Collected data:

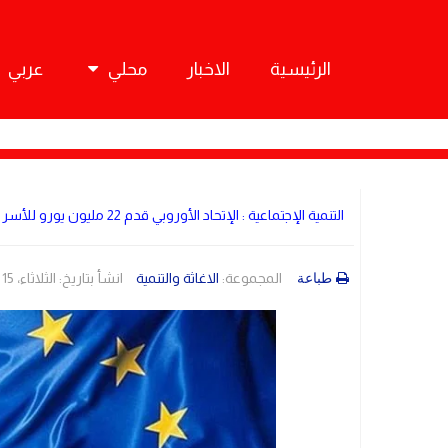
الرئيسية
الاخبار
محلي
عربي
التنمية الإجتماعية : الإتحاد الأوروبي قدم 22 مليون يورو للأسر الفقيرة
المجموعة:
الاغاثة والتنمية
انشأ بتاريخ: الثلاثاء، 15 آب/أغسطس 2023 15:09
طباعة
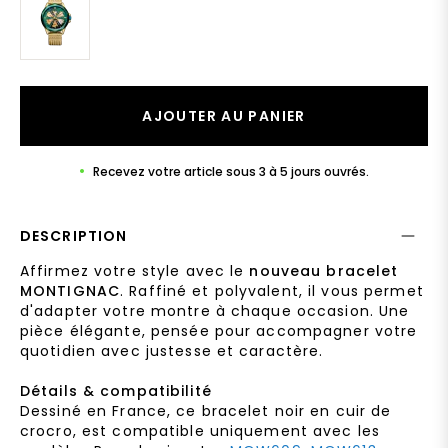
AJOUTER AU PANIER
Recevez votre article sous 3 à 5 jours ouvrés.
DESCRIPTION
Affirmez votre style avec le
nouveau bracelet
MONTIGNAC
. Raffiné et polyvalent, il vous permet
d'adapter votre montre à chaque occasion. Une
pièce élégante, pensée pour accompagner votre
quotidien avec justesse et caractère.
Détails & compatibilité
Dessiné en France, ce bracelet noir en cuir de
crocro, est compatible uniquement avec les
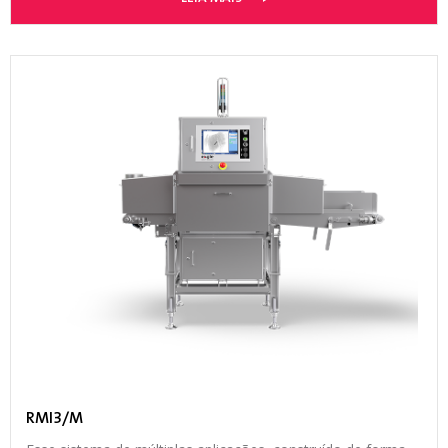
RMI3/M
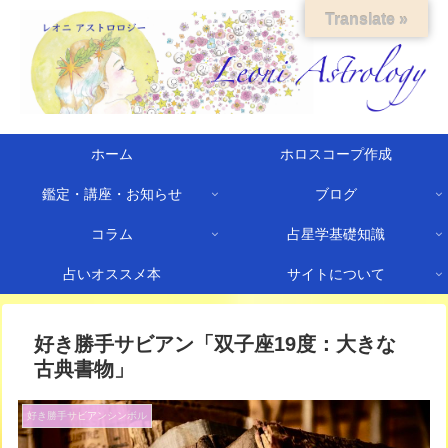
Translate »
ホーム
ホロスコープ作成
鑑定・講座・お知らせ
ブログ
コラム
占星学基礎知識
占いオススメ本
サイトについて
好き勝手サビアン「双子座19度：大きな
古典書物」
好き勝手サビアンシンボル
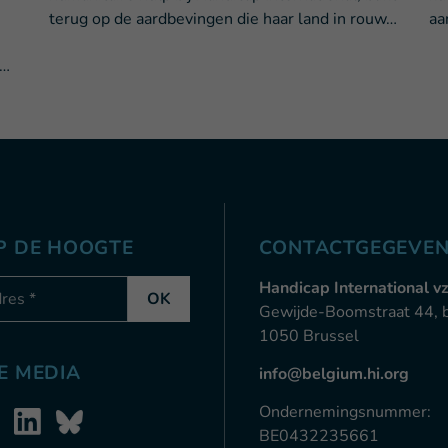
n
terug op de aardbevingen die haar land in rouw…
aa
 …
OP DE HOOGTE
CONTACTGEGEVE
-mail
Handicap International v
OK
Gewijde-Boomstraat 44, 
1050 Brussel
E MEDIA
info@belgium.hi.org
Ondernemingsnummer:
BE0432235661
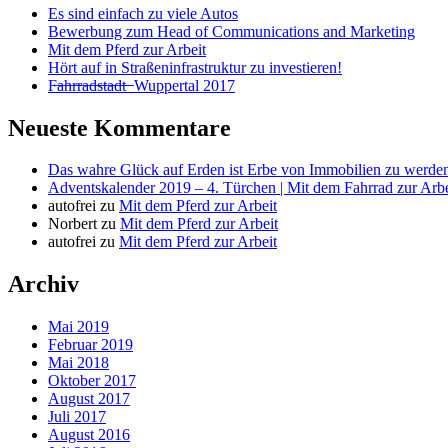
Es sind einfach zu viele Autos
Bewerbung zum Head of Communications and Marketing
Mit dem Pferd zur Arbeit
Hört auf in Straßeninfrastruktur zu investieren!
F̶a̶h̶r̶r̶a̶d̶s̶t̶a̶d̶t̶ ̶ Wuppertal 2017
Neueste Kommentare
Das wahre Glück auf Erden ist Erbe von Immobilien zu werden
Adventskalender 2019 – 4. Türchen | Mit dem Fahrrad zur Arbe
autofrei
zu
Mit dem Pferd zur Arbeit
Norbert
zu
Mit dem Pferd zur Arbeit
autofrei
zu
Mit dem Pferd zur Arbeit
Archiv
Mai 2019
Februar 2019
Mai 2018
Oktober 2017
August 2017
Juli 2017
August 2016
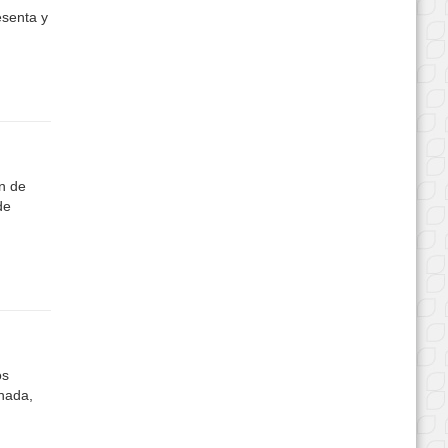
esenta y
n de
de
os
enada,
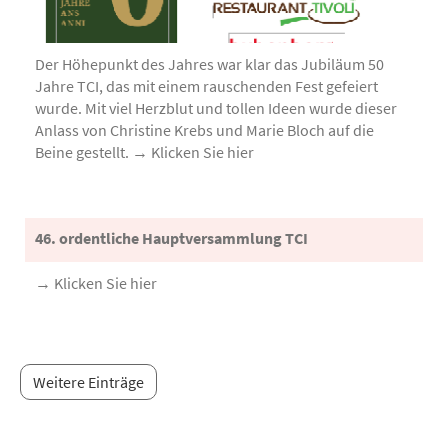
Der Höhepunkt des Jahres war klar das Jubiläum 50
Jahre TCI, das mit einem rauschenden Fest gefeiert
wurde. Mit viel Herzblut und tollen Ideen wurde dieser
Anlass von Christine Krebs und Marie Bloch auf die
Beine gestellt. → Klicken Sie hier
46. ordentliche Hauptversammlung TCI
→ Klicken Sie hier
Weitere Einträge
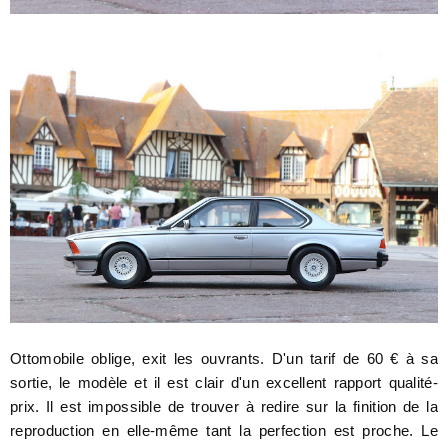
Ottomobile oblige, exit les ouvrants. D'un tarif de 60 € à sa
sortie, le modèle et il est clair d'un excellent rapport qualité-
prix. Il est impossible de trouver à redire sur la finition de la
reproduction en elle-même tant la perfection est proche. Le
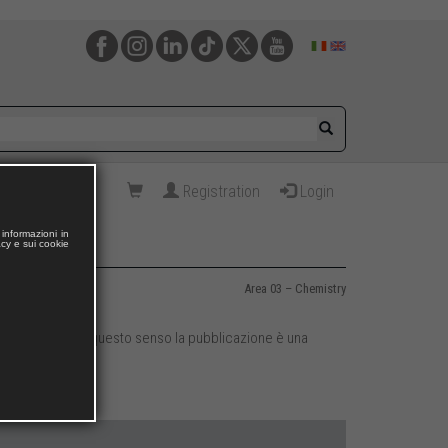
Registration
Login
informazioni in
acy e sui cookie
Area 03 – Chemistry
no prevalenti. In questo senso la pubblicazione è una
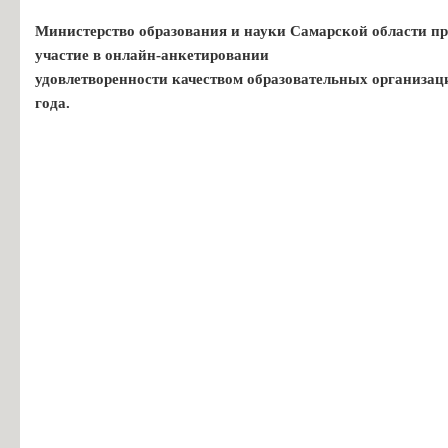
Министерство образования и науки Самарской области пр
участие в онлайн-анкетировании
удовлетворенности качеством образовательных организац
года.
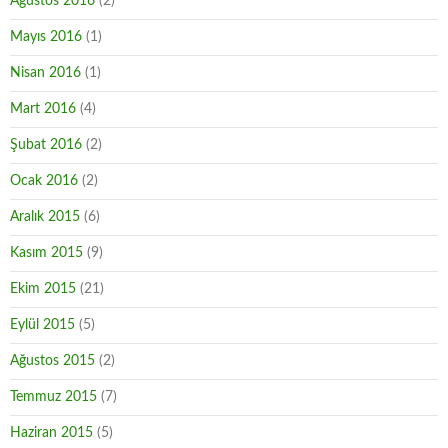
Ağustos 2016
(2)
Mayıs 2016
(1)
Nisan 2016
(1)
Mart 2016
(4)
Şubat 2016
(2)
Ocak 2016
(2)
Aralık 2015
(6)
Kasım 2015
(9)
Ekim 2015
(21)
Eylül 2015
(5)
Ağustos 2015
(2)
Temmuz 2015
(7)
Haziran 2015
(5)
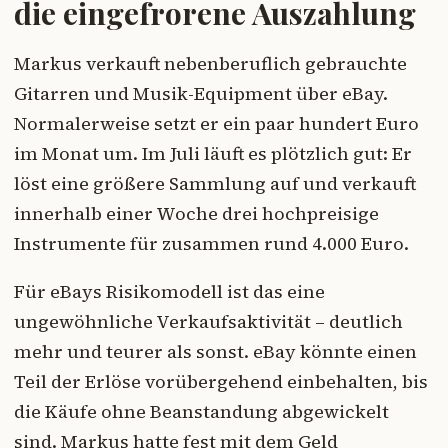
die eingefrorene Auszahlung
Markus verkauft nebenberuflich gebrauchte
Gitarren und Musik-Equipment über eBay.
Normalerweise setzt er ein paar hundert Euro
im Monat um. Im Juli läuft es plötzlich gut: Er
löst eine größere Sammlung auf und verkauft
innerhalb einer Woche drei hochpreisige
Instrumente für zusammen rund 4.000 Euro.
Für eBays Risikomodell ist das eine
ungewöhnliche Verkaufsaktivität – deutlich
mehr und teurer als sonst. eBay könnte einen
Teil der Erlöse vorübergehend einbehalten, bis
die Käufe ohne Beanstandung abgewickelt
sind. Markus hatte fest mit dem Geld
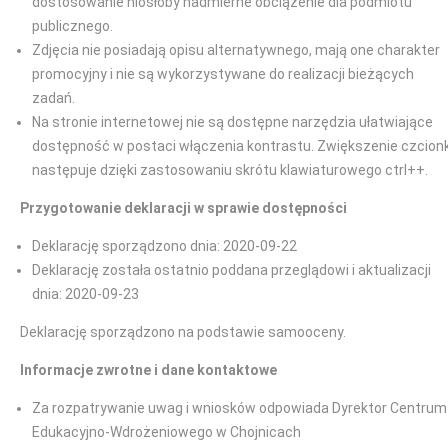
dostosowanie niosłoby nadmierne obciążenie dla podmiotu
publicznego.
Zdjęcia nie posiadają opisu alternatywnego, mają one charakter
promocyjny i nie są wykorzystywane do realizacji bieżących
zadań.
Na stronie internetowej nie są dostępne narzędzia ułatwiające
dostępność w postaci włączenia kontrastu. Zwiększenie czcionk
następuje dzięki zastosowaniu skrótu klawiaturowego ctrl++.
Przygotowanie deklaracji w sprawie dostępności
Deklarację sporządzono dnia: 2020-09-22
Deklarację została ostatnio poddana przeglądowi i aktualizacji
dnia: 2020-09-23
Deklarację sporządzono na podstawie samooceny.
Informacje zwrotne i dane kontaktowe
Za rozpatrywanie uwag i wniosków odpowiada Dyrektor Centrum
Edukacyjno-Wdrożeniowego w Chojnicach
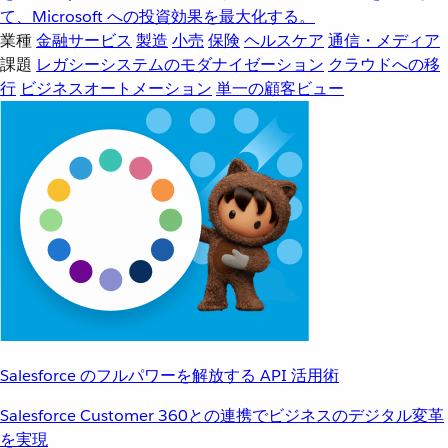
て、Microsoft への投資効果を最大化する。
業種
金融サービス
製造
小売
保険
ヘルスケア
通信・メディア
課題
レガシーシステムのモダナイゼーション
クラウドへの移
行
ビジネスオートメーション
単一の顧客ビュー
Salesforce のフルパワーを解放する API 活用術
Salesforce Customer 360との連携でビジネスのデジタル変革
を実現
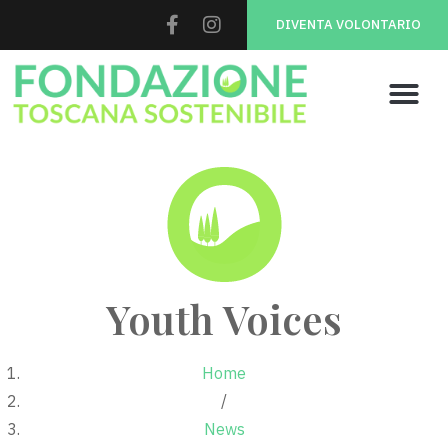
DIVENTA VOLONTARIO
Youth Voices
Home
/
News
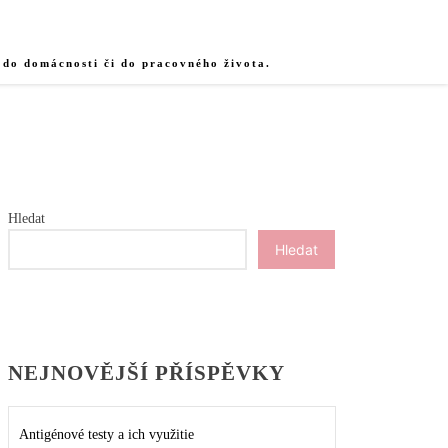
 do domácnosti či do pracovného života.
Hledat
Hledat
NEJNOVĚJŠÍ PŘÍSPĚVKY
Antigénové testy a ich využitie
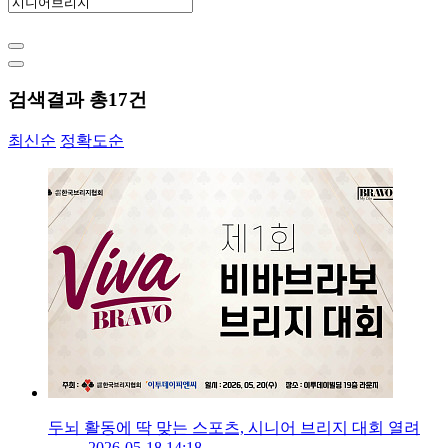
검색결과 총
17
건
최신순
정확도순
두뇌 활동에 딱 맞는 스포츠, 시니어 브리지 대회 열려
2026-05-18 14:18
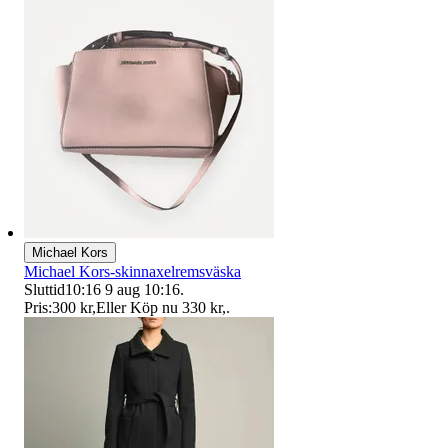
Michael Kors
Michael Kors-skinnaxelremsväska
Sluttid
10:16
9 aug 10:16
.
Pris:
300 kr
,
Eller Köp nu
330 kr
,
.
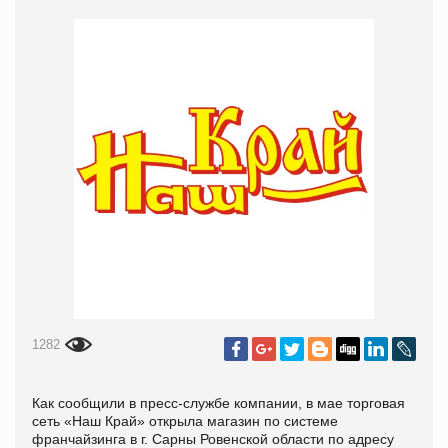
1282
Как сообщили в пресс-службе компании, в мае торговая
сеть «Наш Край» открыла магазин по системе
франчайзинга в г. Сарны Ровенской области по адресу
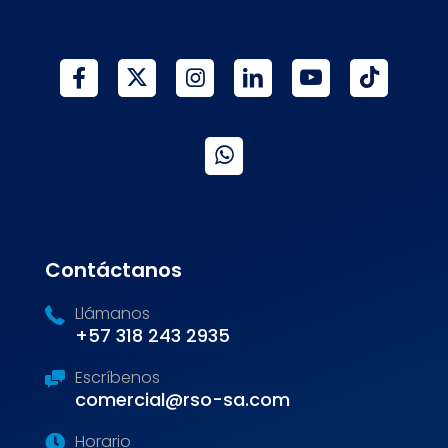
Contáctanos
Llámanos
+57 318 243 2935
Escríbenos
comercial@rso-sa.com
Horario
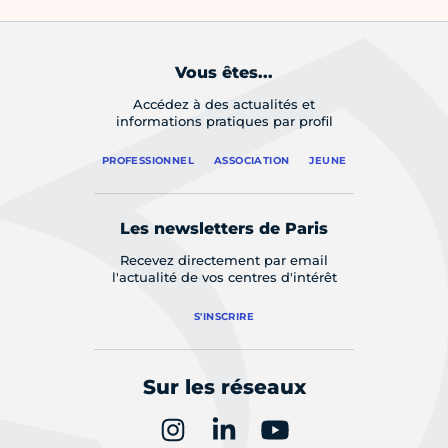
Vous êtes...
Accédez à des actualités et
informations pratiques par profil
PROFESSIONNEL
ASSOCIATION
JEUNE
Les newsletters de Paris
Recevez directement par email
l'actualité de vos centres d'intérêt
S'INSCRIRE
Sur les réseaux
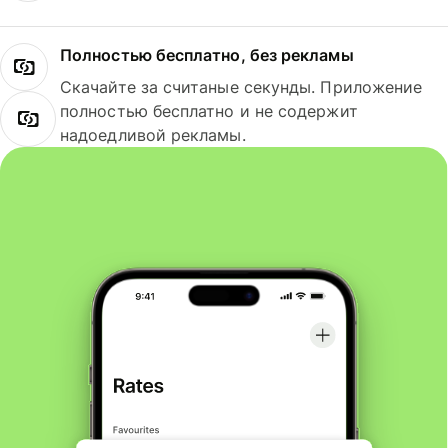
Полностью бесплатно, без рекламы
Скачайте за считаные секунды. Приложение
полностью бесплатно и не содержит
надоедливой рекламы.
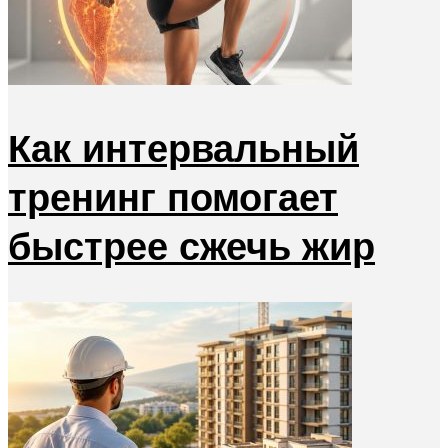
Как интервальный
тренинг помогает
быстрее сжечь жир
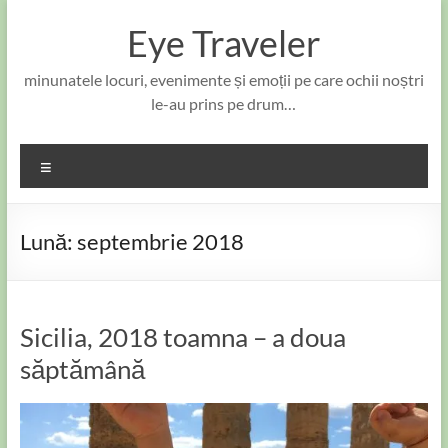
Skip
to
Eye Traveler
content
minunatele locuri, evenimente și emoții pe care ochii noștri
le-au prins pe drum…
Meniu
Lună:
septembrie 2018
Sicilia, 2018 toamna – a doua
săptămână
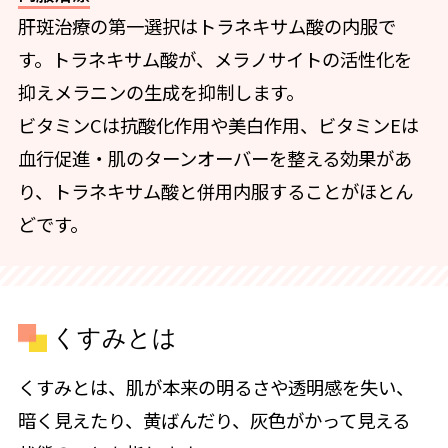
肝斑治療の第一選択はトラネキサム酸の内服で
す。トラネキサム酸が、メラノサイトの活性化を
抑えメラニンの生成を抑制します。
ビタミンCは抗酸化作用や美白作用、ビタミンEは
血行促進・肌のターンオーバーを整える効果があ
り、トラネキサム酸と併用内服することがほとん
どです。
くすみとは
くすみとは、肌が本来の明るさや透明感を失い、
暗く見えたり、黄ばんだり、灰色がかって見える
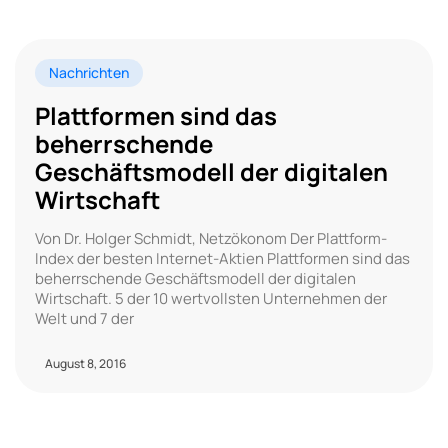
Nachrichten
Plattformen sind das
beherrschende
Geschäftsmodell der digitalen
Wirtschaft
Von Dr. Holger Schmidt, Netzökonom Der Plattform-
Index der besten Internet-Aktien Plattformen sind das
beherrschende Geschäftsmodell der digitalen
Wirtschaft. 5 der 10 wertvollsten Unternehmen der
Welt und 7 der
August 8, 2016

:: Task ::
Go through the entries above and copy each line holding the string "Markus".

:: Written response ::
Markus verkauft nebenberuflich gebrauchte
sind. Markus hatte fest mit dem Geld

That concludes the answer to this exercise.